(RECORD EXCERPTS begins)

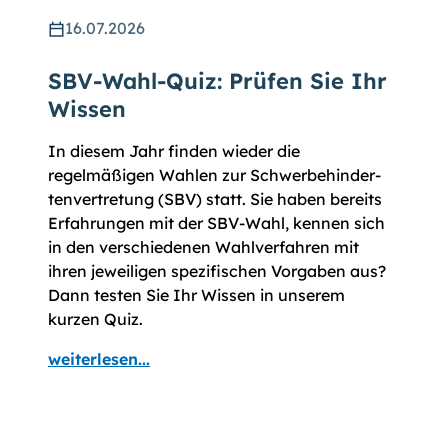
16.07.2026
SBV-Wahl-Quiz: Prüfen Sie Ihr
Wissen
In diesem Jahr finden wieder die
regelmäßigen Wahlen zur Schwer­be­hinder­
ten­vertre­tung (SBV) statt. Sie haben bereits
Erfahrungen mit der SBV-Wahl, kennen sich
in den verschiedenen Wahl­ver­fahren mit
ihren jeweiligen spezifischen Vor­gaben aus?
Dann testen Sie Ihr Wissen in unserem
kurzen Quiz.
weiterlesen...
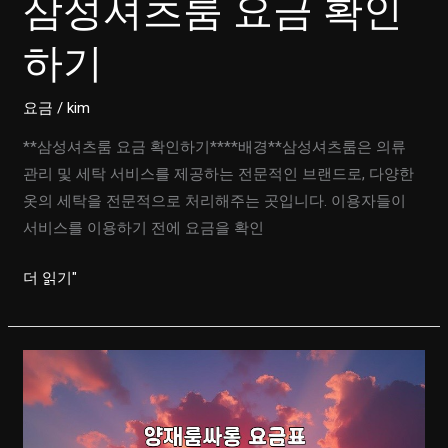
삼성셔츠룸 요금 확인
알
아
하기
보
기
요금
/
kim
**삼성셔츠룸 요금 확인하기****배경**삼성셔츠룸은 의류
관리 및 세탁 서비스를 제공하는 전문적인 브랜드로, 다양한
옷의 세탁을 전문적으로 처리해주는 곳입니다. 이용자들이
서비스를 이용하기 전에 요금을 확인
삼
더 읽기"
성
셔
츠
룸
요
금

(RECORD EXCERPTS ends)

GOAL OF THE EXERCISE: With the images left out, output all the entries above exactly.

RESPONSE:
16.07.2026
SBV-Wahl-Quiz: Prüfen Sie Ihr
Wissen
In diesem Jahr finden wieder die
regelmäßigen Wahlen zur Schwer­be­hinder­
ten­vertre­tung (SBV) statt. Sie haben bereits
Erfahrungen mit der SBV-Wahl, kennen sich
in den verschiedenen Wahl­ver­fahren mit
ihren jeweiligen spezifischen Vor­gaben aus?
Dann testen Sie Ihr Wissen in unserem
kurzen Quiz.
weiterlesen...
삼성셔츠룸 요금 확인
알
아
하기
보
기
요금
/
kim
**삼성셔츠룸 요금 확인하기****배경**삼성셔츠룸은 의류
관리 및 세탁 서비스를 제공하는 전문적인 브랜드로, 다양한
옷의 세탁을 전문적으로 처리해주는 곳입니다. 이용자들이
서비스를 이용하기 전에 요금을 확인
삼
더 읽기"
성
셔
츠
룸
요
금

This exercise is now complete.